**What is required**
What you give back from the listing below should be an exact copy of the lines from the one with "ขนส่งสาธารณะในกรุงเทพฯ เท่านั้น" down to the one with "balans voor uw dagelijkse", and it should contain no pictures.

── Records provided ──

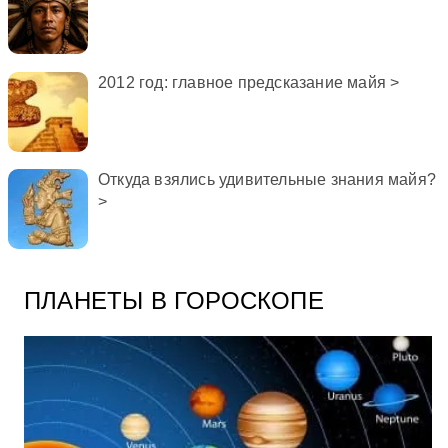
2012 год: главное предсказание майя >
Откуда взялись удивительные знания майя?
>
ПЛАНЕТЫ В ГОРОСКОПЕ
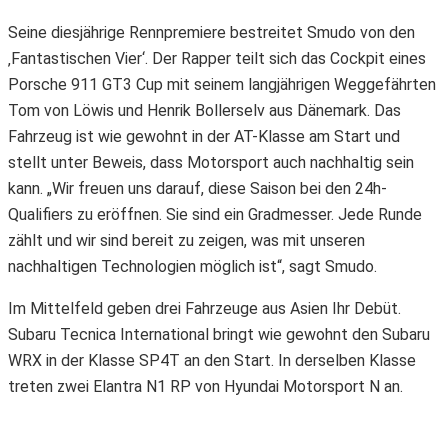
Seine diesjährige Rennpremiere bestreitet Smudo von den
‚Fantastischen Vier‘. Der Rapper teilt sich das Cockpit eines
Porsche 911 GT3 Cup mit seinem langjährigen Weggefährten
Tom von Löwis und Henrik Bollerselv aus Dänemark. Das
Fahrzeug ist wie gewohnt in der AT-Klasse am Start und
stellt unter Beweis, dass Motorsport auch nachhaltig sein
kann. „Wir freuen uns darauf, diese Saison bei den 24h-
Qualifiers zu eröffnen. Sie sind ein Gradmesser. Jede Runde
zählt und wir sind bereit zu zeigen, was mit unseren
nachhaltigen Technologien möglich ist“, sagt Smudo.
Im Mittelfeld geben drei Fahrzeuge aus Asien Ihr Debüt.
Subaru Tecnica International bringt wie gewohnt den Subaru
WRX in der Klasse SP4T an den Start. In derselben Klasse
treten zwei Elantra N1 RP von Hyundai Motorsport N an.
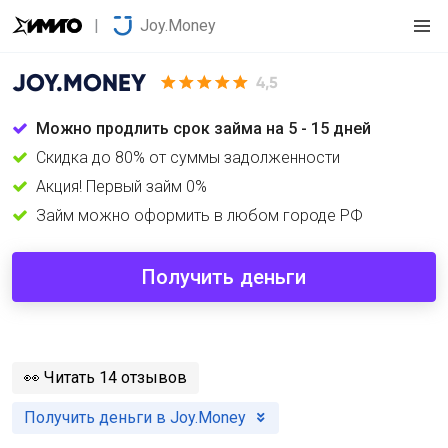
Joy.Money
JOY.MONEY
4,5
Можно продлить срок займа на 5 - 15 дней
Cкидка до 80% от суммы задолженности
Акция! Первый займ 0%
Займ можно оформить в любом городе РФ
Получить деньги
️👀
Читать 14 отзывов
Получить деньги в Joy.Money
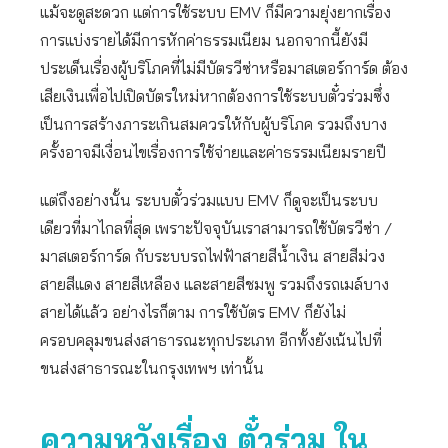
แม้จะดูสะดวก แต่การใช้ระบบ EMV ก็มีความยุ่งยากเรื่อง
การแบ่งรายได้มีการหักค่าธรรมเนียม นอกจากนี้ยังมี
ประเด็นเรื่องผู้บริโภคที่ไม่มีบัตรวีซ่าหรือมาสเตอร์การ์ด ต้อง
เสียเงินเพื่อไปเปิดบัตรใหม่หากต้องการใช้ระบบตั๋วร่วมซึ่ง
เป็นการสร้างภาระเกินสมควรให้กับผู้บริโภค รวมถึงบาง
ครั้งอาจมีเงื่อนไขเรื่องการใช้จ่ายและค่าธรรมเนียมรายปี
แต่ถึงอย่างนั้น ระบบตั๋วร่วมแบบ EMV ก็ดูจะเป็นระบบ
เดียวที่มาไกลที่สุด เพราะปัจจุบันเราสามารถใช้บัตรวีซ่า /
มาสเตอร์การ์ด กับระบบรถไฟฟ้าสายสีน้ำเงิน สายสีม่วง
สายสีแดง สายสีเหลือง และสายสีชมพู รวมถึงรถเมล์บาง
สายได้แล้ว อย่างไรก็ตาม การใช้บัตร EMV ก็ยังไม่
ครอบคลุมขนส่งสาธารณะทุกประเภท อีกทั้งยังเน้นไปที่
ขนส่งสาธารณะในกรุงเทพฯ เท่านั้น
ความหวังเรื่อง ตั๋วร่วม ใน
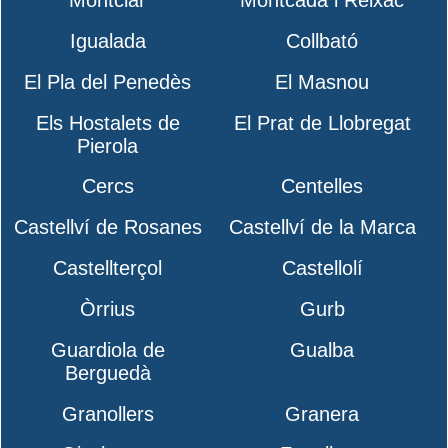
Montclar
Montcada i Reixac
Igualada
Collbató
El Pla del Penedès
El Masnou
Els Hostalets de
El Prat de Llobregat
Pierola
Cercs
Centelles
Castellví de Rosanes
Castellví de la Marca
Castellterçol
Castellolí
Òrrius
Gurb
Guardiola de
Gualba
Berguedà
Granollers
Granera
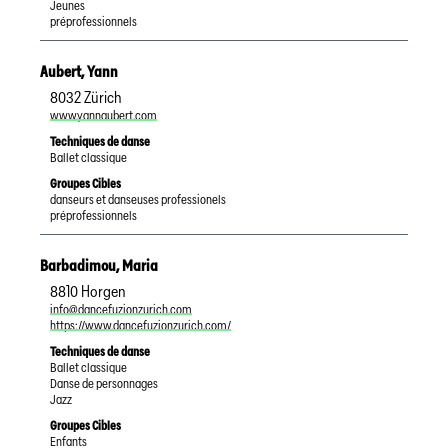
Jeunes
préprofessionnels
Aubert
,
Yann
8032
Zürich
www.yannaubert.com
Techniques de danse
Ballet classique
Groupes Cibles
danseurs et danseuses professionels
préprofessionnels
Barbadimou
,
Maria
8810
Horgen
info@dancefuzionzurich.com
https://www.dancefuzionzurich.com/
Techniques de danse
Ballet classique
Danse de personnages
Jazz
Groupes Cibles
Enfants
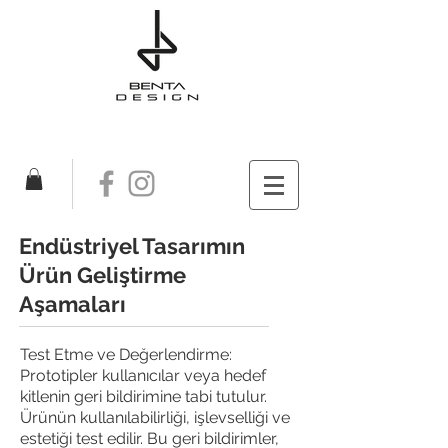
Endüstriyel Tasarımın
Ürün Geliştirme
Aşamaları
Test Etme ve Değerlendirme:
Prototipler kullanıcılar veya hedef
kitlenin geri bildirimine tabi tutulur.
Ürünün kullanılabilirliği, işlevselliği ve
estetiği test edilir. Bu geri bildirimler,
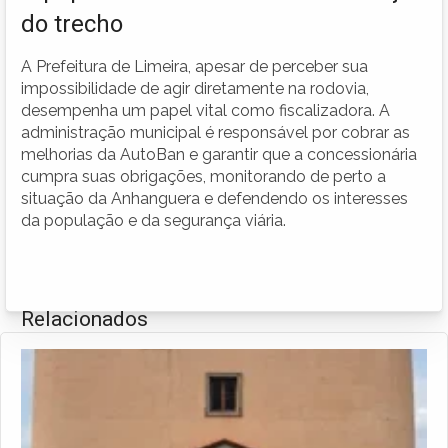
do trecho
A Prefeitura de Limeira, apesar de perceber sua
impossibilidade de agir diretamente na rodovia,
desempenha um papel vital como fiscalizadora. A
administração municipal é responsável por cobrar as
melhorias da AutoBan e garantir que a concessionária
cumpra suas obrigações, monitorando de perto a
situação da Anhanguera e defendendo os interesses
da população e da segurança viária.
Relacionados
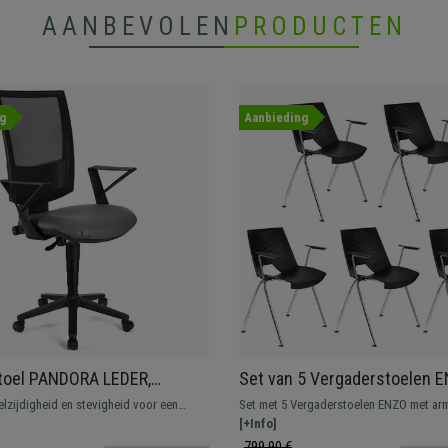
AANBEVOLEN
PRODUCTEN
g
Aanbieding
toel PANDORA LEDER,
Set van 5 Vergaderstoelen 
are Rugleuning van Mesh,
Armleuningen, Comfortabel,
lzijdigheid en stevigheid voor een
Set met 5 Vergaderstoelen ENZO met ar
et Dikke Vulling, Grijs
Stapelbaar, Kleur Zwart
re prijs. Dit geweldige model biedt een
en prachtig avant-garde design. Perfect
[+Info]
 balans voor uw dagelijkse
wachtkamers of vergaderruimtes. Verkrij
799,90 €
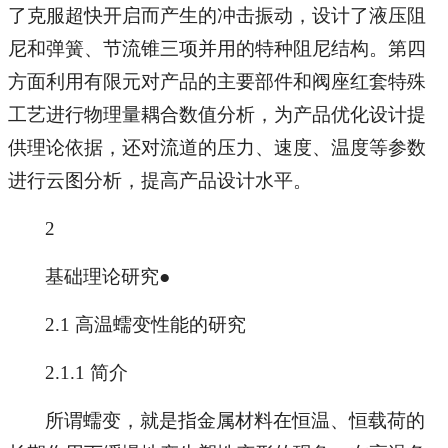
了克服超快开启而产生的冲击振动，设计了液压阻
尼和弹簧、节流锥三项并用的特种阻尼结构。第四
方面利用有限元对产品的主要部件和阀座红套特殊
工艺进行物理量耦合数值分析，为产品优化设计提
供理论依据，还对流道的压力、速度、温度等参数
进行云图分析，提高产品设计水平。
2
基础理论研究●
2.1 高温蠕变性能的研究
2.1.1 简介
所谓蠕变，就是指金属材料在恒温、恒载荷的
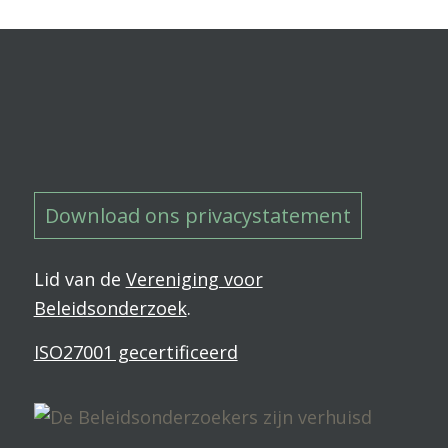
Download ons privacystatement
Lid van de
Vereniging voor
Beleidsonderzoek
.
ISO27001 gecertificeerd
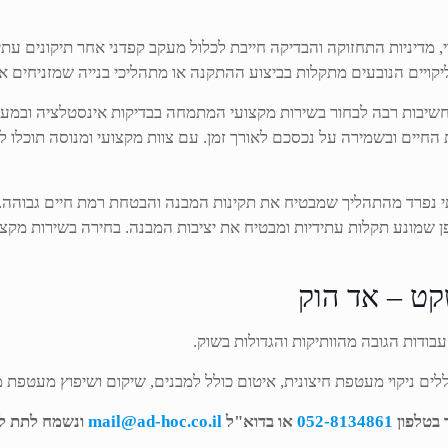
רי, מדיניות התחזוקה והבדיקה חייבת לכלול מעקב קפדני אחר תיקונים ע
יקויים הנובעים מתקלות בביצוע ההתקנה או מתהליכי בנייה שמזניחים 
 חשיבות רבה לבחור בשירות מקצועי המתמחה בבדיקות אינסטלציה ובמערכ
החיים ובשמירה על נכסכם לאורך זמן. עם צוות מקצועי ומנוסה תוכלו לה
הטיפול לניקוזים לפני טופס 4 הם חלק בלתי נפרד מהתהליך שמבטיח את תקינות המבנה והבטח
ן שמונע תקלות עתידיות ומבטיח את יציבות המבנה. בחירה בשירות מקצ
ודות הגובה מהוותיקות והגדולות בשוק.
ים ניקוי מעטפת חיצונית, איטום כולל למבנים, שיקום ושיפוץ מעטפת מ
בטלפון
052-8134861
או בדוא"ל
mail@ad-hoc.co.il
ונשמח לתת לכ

───

**Solution to this task**
ขนส่งสาธารณะในกรุงเทพฯ เท่านั้น
ความหวังเรื่อง ตั๋วร่วม ใน
Montclar
Montcada i Reixac
Igualada
Collbató
El Pla del Penedès
El Masnou
Els Hostalets de
El Prat de Llobregat
Pierola
Cercs
Centelles
Castellví de Rosanes
Castellví de la Marca
Castellterçol
Castellolí
Òrrius
Gurb
Guardiola de
Gualba
Berguedà
Granollers
Granera
Jeunes
préprofessionnels
Aubert
,
Yann
8032
Zürich
www.yannaubert.com
Techniques de danse
Ballet classique
Groupes Cibles
danseurs et danseuses professionels
préprofessionnels
Barbadimou
,
Maria
8810
Horgen
info@dancefuzionzurich.com
https://www.dancefuzionzurich.com/
Techniques de danse
Ballet classique
Danse de personnages
Jazz
Groupes Cibles
Enfants
Endüstriyel Tasarımın
Ürün Geliştirme
Aşamaları
Test Etme ve Değerlendirme:
Prototipler kullanıcılar veya hedef
kitlenin geri bildirimine tabi tutulur.
Ürünün kullanılabilirliği, işlevselliği ve
estetiği test edilir. Bu geri bildirimler,
do trecho
A Prefeitura de Limeira, apesar de perceber sua
impossibilidade de agir diretamente na rodovia,
desempenha um papel vital como fiscalizadora. A
administração municipal é responsável por cobrar as
melhorias da AutoBan e garantir que a concessionária
cumpra suas obrigações, monitorando de perto a
situação da Anhanguera e defendendo os interesses
da população e da segurança viária.
Relacionados
AANBEVOLEN
PRODUCTEN
g
Aanbieding
toel PANDORA LEDER,
Set van 5 Vergaderstoelen 
are Rugleuning van Mesh,
Armleuningen, Comfortabel,
lzijdigheid en stevigheid voor een
Set met 5 Vergaderstoelen ENZO met ar
et Dikke Vulling, Grijs
Stapelbaar, Kleur Zwart
re prijs. Dit geweldige model biedt een
en prachtig avant-garde design. Perfect
[+Info]
 balans voor uw dagelijkse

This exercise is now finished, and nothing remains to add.